An InvIT is a collective investment scheme and is set up in the form of a trust that owns, operates, and invests in completed as well as under construction infrastructure projects. These assets can be from energy sector, telecom sector, transport sector etc. Generally, the infrastructure assets are held by the developers under Special Purpose Vehicles (SPVs). An InvIT allows multiple such assets to be pooled under one single entity, the trust which is governed by SEBI. The performance of InvITs primarily depends on how well its infrastructure holdings are performing. A unit of InvIT represents part ownership of the infrastructure assets held by the Trust. This entitles the unit holder(s) to receive a share of the income generated by the InvIT from its infrastructure holdings. Currently, distribution of 90% of net distributable cash flows (NDCF) is mandatory to the unit holders of a publicly listed InvIT. The public InvIT units are listed and traded on the stock exchange like equity stocks. The aggregate consolidated borrowings and deferred payments of the InvIT, net of cash and cash equivalents is restricted to 70% of the value of the InvIT assets. However, private InvITs (i.e., not listed on stock exchanges) are exempt from restrictions on leverage and mandatory distribution. Also, as per SEBI’s regulatory requirement, if the aggregate consolidated borrowing and deferred payment of the investment trust, net of cash and cash equivalents, exceeds 25% of the value of the assets, for any further borrowing, credit rating must be obtained from a registered credit rating agency. Further, if the leverage is beyond 49%, InvIT requires a credit rating of “AAA” for its consolidated borrowing and the proposed borrowing exceeding 49% and in addition, the InvIT must have a track record of minimum six distributions on a continuous basis.

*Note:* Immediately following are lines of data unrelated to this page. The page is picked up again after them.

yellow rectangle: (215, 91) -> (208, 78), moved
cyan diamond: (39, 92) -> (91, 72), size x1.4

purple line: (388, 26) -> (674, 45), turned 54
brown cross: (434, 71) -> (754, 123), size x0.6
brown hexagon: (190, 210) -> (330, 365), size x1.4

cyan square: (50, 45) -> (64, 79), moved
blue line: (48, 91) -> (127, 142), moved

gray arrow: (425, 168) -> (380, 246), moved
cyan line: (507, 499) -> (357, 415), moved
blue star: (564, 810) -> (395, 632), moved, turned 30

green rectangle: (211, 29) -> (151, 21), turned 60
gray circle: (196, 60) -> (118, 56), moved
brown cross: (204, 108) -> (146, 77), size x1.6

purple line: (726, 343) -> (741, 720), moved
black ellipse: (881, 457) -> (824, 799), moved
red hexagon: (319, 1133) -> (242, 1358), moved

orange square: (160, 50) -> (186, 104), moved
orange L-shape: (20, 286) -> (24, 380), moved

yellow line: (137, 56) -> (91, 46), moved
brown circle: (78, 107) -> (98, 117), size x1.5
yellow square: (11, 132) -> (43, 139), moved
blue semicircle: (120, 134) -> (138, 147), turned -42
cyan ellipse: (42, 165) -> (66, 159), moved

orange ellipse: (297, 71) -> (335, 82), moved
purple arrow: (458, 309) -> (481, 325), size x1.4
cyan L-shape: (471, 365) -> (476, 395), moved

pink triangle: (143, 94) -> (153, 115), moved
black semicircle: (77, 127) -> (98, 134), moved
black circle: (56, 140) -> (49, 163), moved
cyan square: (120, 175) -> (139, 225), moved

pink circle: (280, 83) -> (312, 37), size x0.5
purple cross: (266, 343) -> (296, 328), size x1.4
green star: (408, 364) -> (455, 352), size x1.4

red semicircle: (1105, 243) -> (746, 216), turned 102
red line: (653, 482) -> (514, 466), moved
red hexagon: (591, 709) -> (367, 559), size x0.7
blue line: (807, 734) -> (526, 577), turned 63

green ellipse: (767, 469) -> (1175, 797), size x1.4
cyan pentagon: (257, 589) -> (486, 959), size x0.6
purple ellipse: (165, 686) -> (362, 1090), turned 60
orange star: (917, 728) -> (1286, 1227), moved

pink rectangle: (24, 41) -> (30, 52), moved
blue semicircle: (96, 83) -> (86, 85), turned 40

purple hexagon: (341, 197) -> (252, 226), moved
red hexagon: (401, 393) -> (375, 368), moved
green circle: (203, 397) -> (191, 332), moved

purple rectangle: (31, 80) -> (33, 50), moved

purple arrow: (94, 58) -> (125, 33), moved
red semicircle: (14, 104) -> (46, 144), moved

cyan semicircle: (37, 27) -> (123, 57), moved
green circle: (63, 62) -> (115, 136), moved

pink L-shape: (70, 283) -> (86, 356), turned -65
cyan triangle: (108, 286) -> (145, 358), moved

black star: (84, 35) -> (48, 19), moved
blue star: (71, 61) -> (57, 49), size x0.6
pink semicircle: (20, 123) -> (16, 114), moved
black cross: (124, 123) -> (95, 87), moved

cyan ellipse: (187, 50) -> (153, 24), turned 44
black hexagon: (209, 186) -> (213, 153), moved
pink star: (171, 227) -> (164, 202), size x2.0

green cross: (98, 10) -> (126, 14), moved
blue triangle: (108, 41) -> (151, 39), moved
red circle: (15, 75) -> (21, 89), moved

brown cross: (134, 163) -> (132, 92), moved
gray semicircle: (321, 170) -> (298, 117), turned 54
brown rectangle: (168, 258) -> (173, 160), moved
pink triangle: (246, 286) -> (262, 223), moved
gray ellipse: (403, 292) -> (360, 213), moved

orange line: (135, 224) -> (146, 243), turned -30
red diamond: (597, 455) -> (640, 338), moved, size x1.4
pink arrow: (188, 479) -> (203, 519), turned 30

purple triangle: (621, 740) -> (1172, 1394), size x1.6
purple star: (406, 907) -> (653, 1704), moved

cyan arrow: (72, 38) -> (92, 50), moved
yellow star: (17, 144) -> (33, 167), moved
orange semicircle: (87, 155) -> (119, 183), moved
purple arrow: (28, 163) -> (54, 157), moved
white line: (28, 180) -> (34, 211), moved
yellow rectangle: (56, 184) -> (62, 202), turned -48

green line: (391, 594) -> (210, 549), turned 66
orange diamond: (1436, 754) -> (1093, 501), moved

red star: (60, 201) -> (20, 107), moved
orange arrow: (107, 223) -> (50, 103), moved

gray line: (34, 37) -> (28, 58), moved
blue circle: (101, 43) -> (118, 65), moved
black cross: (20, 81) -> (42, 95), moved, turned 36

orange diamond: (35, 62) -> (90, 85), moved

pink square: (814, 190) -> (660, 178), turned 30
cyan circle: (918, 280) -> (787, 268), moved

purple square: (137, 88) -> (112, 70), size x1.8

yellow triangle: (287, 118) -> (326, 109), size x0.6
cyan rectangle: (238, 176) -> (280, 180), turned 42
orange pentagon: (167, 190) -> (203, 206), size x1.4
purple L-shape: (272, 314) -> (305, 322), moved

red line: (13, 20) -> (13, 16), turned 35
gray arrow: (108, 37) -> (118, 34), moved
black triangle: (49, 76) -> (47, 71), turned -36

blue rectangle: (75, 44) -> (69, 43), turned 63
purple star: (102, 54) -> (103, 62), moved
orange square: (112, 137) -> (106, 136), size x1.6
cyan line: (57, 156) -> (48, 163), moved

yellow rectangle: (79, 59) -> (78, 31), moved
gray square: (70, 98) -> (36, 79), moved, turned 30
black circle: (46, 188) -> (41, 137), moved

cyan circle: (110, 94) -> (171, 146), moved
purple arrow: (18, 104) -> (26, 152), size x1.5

Scope of Credit Rating of InvIT

Infomerics’ rating of InvITs is an opinion on the ability of the trust to make timely payment on its debt obligations. Infomerics does not rate the units of these trusts which are like shares of a company nor does the rating have any bearing on the market performance of the trust. The rating does not in any way signify or indicate the returns to unit holders nor does it signify any potential yield levels to unit holders, and therefore, the rating on the debt of InvIT should not be construed as a rating on InvIT’s units. The credit rating involves assessing the combined adequacy of cash flows to service its debt obligations after assessing the operational and financial risk profiles of the underlying portfolio of infrastructure assets. Infomerics considers consolidated debt on the books of the InvIT and its SPVs while arriving at the rating of the InvIT. The external debt could be either raised at the InvIT level or at the level of the SPVs. The InvIT could also guarantee the debt raised at the SPV which is included in the consolidated debt. The rating is also in no way a reflection on the credit worthiness of the individual assets/SPVs as these assets are part of a portfolio and evaluated as a pool.

Structure of InvIT

The InvIT is established as a Trust under Indian Trusts Act 1882 and registered with SEBI. It is designed as a tiered structure: a trustee, a sponsor, an investment manager, and a project manager (See diagram below). SEBI has laid down guidelines notifying as to which entity can qualify for each, in terms of experience in relevant areas, net worth, assets owned as well as each of their duties and responsibilities.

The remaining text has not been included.